La Vuelta a España se prepara para vivir una edición que promete romper cualquier guion previo. El desembarco de los equipos en Mónaco confirma que la carrera no girará solo alrededor de Tadej Pogacar, aunque el esloveno acapare todas las miradas como gran favorito para conquistar la única gran vuelta que falta en su palmarés.

La presencia del astro del UAE Team Emirates eleva la expectativa, pero también abre un debate interesante: ¿estamos ante la edición con mayor densidad de talento en los últimos años? La lista de figuras que acompaña al esloveno invita a pensarlo. Primoz Roglic, tetracampeón, llega con dudas físicas, pero con una experiencia que nadie más posee. Su dorsal número uno es un recordatorio de que nunca se le puede descartar.

A su alrededor aparece un elenco que podría liderar cualquier gran vuelta. Enric Mas vuelve a su terreno predilecto con un Movistar Team reforzado y con la obligación de reivindicarse. El ecuatoriano Richard Carapaz aterriza con ambición tras brillar en la montaña del Tour. El danés Skjelmose, el británico Onley, el suizo Gall, el portugués João Almeida y los vascos Pello Bilbao y Mikel Landa completan un grupo que convierte cada etapa en un examen de supervivencia.
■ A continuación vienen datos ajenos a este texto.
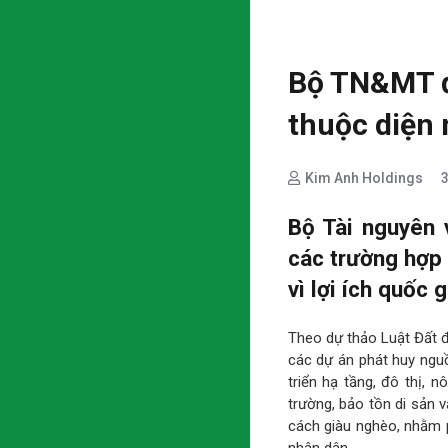
Bộ TN&MT đ
thuộc diện 
Kim Anh Holdings
Bộ Tài nguyên 
các trường hợp 
vì lợi ích quốc 
Theo dự thảo Luật Đất đai
các dự án phát huy nguồ
triển hạ tầng, đô thị, 
trường, bảo tồn di sản 
cách giàu nghèo, nhằm p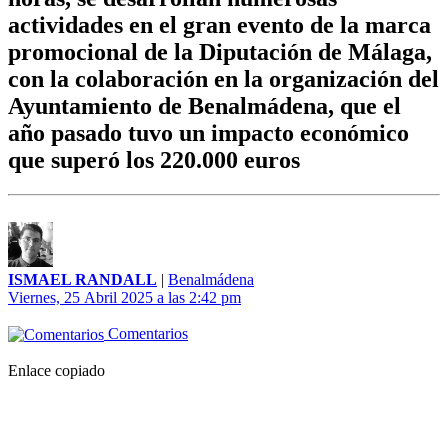
actividades en el gran evento de la marca
promocional de la Diputación de Málaga,
con la colaboración en la organización del
Ayuntamiento de Benalmádena, que el
año pasado tuvo un impacto económico
que superó los 220.000 euros
ISMAEL RANDALL
|
Benalmádena
Viernes, 25 Abril 2025 a las 2:42 pm
Comentarios
Enlace copiado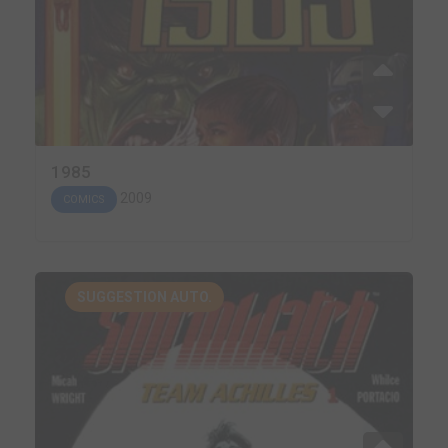
1985
2009
COMICS
SUGGESTION AUTO.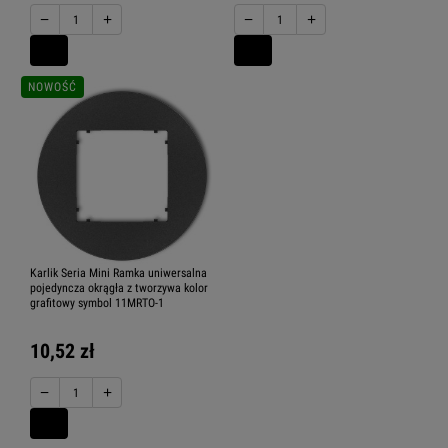
−
+
−
+
NOWOŚĆ
Karlik Seria Mini Ramka uniwersalna
pojedyncza okrągła z tworzywa kolor
grafitowy symbol 11MRTO-1
10,52 zł
−
+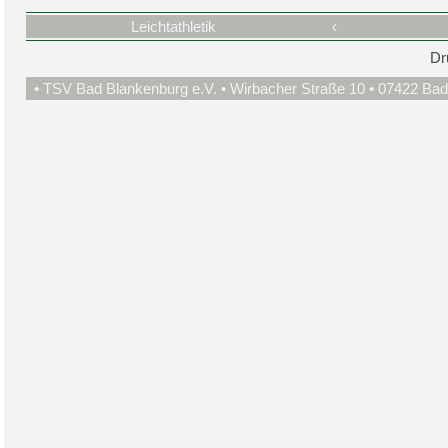
Leichtathletik
‹
Dr
• TSV Bad Blankenburg e.V. • Wirbacher Straße 10 • 07422 Bad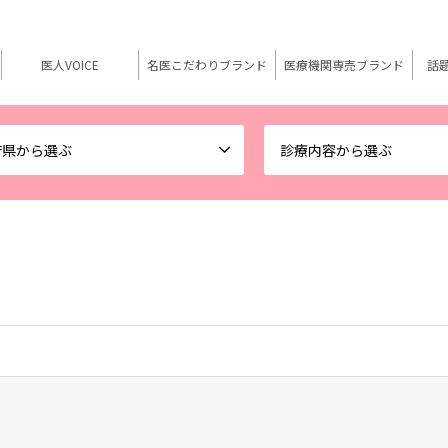
医人VOICE
名医こだわりブランド
医療機関専売ブランド
話
府県から選ぶ
診療内容から選ぶ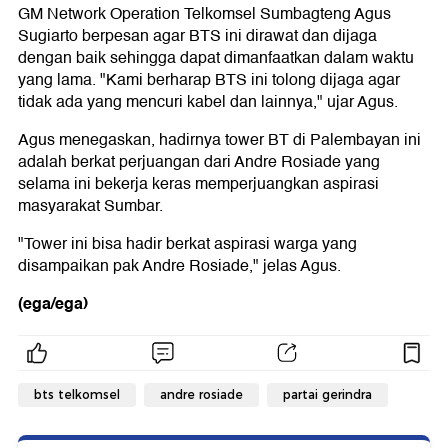
GM Network Operation Telkomsel Sumbagteng Agus
Sugiarto berpesan agar BTS ini dirawat dan dijaga
dengan baik sehingga dapat dimanfaatkan dalam waktu
yang lama. "Kami berharap BTS ini tolong dijaga agar
tidak ada yang mencuri kabel dan lainnya," ujar Agus.
Agus menegaskan, hadirnya tower BT di Palembayan ini
adalah berkat perjuangan dari Andre Rosiade yang
selama ini bekerja keras memperjuangkan aspirasi
masyarakat Sumbar.
"Tower ini bisa hadir berkat aspirasi warga yang
disampaikan pak Andre Rosiade," jelas Agus.
(ega/ega)
bts telkomsel
andre rosiade
partai gerindra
La contrarreloj inicial por las calles de Mónaco será el primer filtro, pero no el definitivo. La verdadera batalla llegará cuando el calor, la montaña y la resistencia empiecen a desgastar cuerpos y estrategias. Allí se verá si Pogacar impone su ley o si alguno de los aspirantes logra romper el molde.

Lo que sí parece claro es que esta Vuelta no será una simple coronación. Será un pulso entre estrellas, un choque de ambiciones y una oportunidad para que el ciclismo vuelva a demostrar que, incluso con un favorito tan dominante, la carretera siempre tiene la última palabra.